RequiSim is used to compute requirements on power spectrum simulations for upcoming cosmic shear experiments. The user must provide a knowledge matrix which describes the covariance in the bias on the power spectrum. See Taylor et al. in prep for more details.

run

You can import the functions defined in RequiSim.py as needed. A demo script showing how to use these is provided. It is:

sample_run_script.py

python dependencies

  • numpy
  • matplotlib
  • scipy
  • math
  • random

Functions

All functions are internal to the program except the four listed below, defined in RequiSim.py, which accept external input and give external output.

P_VWPO

  • purpose

    Compute the lensing signal bias due to power spectrum modelling error

  • inputs

    knowledge_matrix: The covariance between power spectrum bins. Format described below.

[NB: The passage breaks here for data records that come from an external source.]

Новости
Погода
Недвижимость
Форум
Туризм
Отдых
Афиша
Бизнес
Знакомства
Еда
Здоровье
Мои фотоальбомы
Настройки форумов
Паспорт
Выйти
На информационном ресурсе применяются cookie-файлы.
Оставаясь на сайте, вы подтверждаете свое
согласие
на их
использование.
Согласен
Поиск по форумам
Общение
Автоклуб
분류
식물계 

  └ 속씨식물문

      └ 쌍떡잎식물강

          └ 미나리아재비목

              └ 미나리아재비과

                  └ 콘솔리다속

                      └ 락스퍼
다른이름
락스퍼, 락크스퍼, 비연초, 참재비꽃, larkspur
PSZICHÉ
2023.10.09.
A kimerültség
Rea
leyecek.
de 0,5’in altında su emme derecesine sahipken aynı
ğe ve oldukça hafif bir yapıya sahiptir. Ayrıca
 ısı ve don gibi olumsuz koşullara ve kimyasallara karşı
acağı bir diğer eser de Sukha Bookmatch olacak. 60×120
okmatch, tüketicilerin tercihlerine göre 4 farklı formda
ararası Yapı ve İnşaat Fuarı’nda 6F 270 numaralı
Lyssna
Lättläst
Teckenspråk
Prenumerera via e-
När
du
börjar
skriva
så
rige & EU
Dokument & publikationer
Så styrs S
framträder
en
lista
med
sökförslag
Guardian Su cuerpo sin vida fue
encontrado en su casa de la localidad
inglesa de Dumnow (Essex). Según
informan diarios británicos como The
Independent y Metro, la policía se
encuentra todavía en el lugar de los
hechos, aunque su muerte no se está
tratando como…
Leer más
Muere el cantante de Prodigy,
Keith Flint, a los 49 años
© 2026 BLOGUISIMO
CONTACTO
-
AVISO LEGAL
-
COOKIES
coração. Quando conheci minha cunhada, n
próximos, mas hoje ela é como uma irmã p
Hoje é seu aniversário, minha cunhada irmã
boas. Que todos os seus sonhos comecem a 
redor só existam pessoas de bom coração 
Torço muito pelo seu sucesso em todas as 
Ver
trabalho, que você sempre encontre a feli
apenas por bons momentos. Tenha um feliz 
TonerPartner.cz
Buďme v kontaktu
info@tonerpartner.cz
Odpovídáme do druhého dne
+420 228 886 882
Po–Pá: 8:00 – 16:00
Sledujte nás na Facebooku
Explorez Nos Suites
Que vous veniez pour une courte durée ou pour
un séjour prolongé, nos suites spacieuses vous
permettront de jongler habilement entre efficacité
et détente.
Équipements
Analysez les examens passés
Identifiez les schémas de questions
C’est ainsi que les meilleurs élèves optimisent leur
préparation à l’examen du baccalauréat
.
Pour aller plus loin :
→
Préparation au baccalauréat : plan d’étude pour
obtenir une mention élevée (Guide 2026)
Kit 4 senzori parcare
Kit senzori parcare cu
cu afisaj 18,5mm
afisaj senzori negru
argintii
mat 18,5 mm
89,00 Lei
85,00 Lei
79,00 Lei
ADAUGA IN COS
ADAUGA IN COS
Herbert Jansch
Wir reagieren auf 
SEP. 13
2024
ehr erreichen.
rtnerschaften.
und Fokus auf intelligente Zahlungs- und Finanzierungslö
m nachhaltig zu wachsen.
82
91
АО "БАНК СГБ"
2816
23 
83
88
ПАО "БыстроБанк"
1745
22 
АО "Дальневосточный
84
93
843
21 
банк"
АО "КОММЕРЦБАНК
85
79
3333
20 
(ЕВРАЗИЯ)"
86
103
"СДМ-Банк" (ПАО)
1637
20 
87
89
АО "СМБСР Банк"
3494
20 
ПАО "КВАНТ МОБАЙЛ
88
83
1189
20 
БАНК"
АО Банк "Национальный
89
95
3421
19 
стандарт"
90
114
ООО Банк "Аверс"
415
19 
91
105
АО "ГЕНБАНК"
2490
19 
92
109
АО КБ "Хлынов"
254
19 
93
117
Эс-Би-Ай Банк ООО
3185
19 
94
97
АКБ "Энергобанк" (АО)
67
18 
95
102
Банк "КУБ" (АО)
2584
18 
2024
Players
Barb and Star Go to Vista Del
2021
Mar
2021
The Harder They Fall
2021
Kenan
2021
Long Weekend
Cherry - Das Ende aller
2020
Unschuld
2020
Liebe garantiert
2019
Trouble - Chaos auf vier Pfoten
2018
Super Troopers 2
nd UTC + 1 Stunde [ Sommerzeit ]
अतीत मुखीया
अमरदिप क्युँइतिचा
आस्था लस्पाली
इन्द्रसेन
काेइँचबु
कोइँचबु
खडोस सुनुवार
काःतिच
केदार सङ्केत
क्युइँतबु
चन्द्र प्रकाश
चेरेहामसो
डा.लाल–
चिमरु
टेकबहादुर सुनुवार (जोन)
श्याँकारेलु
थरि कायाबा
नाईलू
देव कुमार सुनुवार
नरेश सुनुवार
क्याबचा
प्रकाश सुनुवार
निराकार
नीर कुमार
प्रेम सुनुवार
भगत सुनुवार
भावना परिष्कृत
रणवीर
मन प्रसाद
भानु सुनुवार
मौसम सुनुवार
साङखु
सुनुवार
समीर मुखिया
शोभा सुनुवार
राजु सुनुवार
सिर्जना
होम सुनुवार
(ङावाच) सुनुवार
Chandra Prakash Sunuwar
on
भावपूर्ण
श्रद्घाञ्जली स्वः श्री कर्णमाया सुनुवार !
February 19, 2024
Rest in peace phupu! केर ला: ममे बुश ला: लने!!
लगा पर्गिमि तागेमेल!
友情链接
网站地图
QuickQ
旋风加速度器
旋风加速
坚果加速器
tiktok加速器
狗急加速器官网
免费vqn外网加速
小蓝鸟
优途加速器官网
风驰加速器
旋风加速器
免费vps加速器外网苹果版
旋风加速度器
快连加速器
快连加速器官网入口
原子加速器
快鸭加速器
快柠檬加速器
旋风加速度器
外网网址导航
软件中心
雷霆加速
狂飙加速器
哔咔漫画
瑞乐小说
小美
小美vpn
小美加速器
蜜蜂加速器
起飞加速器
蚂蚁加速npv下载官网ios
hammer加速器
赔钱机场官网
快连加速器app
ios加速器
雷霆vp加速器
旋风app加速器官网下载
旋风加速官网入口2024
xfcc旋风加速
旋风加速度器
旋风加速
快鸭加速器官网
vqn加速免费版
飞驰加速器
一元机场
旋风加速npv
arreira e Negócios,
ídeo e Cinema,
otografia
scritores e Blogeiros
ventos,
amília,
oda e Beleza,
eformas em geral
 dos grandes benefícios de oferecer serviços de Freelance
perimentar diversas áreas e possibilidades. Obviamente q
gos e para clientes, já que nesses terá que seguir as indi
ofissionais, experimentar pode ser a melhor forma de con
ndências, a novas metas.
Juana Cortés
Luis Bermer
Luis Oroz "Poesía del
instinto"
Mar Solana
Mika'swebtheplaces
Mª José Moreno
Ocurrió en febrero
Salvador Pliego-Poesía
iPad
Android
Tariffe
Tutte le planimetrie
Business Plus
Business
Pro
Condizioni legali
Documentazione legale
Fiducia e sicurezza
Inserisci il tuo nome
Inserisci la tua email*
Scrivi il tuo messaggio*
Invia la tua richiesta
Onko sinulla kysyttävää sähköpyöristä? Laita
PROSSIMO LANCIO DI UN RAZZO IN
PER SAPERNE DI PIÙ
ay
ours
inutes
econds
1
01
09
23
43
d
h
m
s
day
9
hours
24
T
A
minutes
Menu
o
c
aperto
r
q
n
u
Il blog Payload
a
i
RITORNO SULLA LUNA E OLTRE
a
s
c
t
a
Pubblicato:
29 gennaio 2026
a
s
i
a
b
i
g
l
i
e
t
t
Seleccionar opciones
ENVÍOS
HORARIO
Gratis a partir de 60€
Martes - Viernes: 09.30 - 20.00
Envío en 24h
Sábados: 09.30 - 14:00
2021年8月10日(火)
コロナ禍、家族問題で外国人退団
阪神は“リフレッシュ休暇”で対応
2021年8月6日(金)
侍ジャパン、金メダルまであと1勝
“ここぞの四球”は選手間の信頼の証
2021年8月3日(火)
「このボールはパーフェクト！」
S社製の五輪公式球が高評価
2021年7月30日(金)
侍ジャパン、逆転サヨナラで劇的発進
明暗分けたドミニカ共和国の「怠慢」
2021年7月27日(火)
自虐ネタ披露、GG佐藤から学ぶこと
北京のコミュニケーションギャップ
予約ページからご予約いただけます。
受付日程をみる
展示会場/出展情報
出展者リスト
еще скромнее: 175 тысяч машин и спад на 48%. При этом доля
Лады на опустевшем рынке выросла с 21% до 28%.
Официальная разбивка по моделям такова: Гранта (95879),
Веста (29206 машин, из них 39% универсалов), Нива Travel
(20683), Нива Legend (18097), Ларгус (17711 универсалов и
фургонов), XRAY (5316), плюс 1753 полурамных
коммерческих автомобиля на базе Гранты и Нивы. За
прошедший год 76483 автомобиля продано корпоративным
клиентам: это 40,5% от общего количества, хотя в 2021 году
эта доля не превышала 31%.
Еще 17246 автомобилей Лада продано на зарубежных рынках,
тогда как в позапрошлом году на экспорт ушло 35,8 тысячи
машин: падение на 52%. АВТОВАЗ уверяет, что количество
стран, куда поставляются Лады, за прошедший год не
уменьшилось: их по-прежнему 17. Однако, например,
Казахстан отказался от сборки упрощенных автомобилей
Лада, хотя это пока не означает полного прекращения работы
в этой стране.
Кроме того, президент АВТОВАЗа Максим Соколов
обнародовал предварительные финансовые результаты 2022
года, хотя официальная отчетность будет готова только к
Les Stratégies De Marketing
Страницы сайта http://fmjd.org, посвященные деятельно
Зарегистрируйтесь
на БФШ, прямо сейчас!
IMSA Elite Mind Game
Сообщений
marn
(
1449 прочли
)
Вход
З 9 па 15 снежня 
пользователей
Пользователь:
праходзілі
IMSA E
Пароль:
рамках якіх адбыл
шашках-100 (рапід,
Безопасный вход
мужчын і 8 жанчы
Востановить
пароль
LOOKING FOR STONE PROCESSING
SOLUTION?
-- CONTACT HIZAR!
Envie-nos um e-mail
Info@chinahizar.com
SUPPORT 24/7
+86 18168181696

    l_cut: The l-mode angular scale cut. Default = 3000.

    frac_captured_info: Fraction of the variance to capture. Used for dimensional reduction so we don't have to work in a 225 dimensional parameter space. Default is 99%. This is well tested and code is fast, so there should be no reason to change.

    n_samples: The variance weighted overlap is a marginalised quantity computed from drawing samples from a distribution function. This variable describes how many samples to draw. Default = 5000. Precision of variance weighted overlap is ~1% at this default.

  • outputs

    The variance weighted overlap.

plot_k

  • purpose:

    Gives a visual representation of the knowledge matrix.

  • inputs:

    knowledge_matrix: Input format described below.

  • ouputs:

     saves a plot called knowledge_matrix.png which shows the bias on different
          cells on the power spectrum P(k,z) in k-z space.
    

get_k_cell_boundaries

  • purpose

    Show the boundaries of the power spectrum cells in k. Needed if you want to provide a custom knowledge matrix.

  • inputs

    None

  • outputs

     Numpy array showing boundaries in k [h Mpc^{-1}]
    

get_z_cell_boundaries

  • purpose

    Show the boundaries of the power spectrum cells in z. Needed if you want to provide a custom knowledge matrix.

  • inputs

    None

  • outputs

    Numpy array showing boundaries in z

Knowledge Matrix Input Format

The knowledge matrix must be given as a 2D numpy array. This can be loaded with np.loadtxt() function or read from an interactive Python session or script. The dimensions should be (225,225) since there are 15 grid cells in both k and z. The diagonal elements give the bias on the cells and the off diagonal gives the correlation in the bias between cells. Cells are order by the following relation:

CELL_NUMBER = 15 * Z_CELL_NUMBER + K_CELL_NUMBER

The cell boundaries for each cell can be displayed by running get_k_cell_boundaries() and get_z_cell_boundaries() in RequiSim.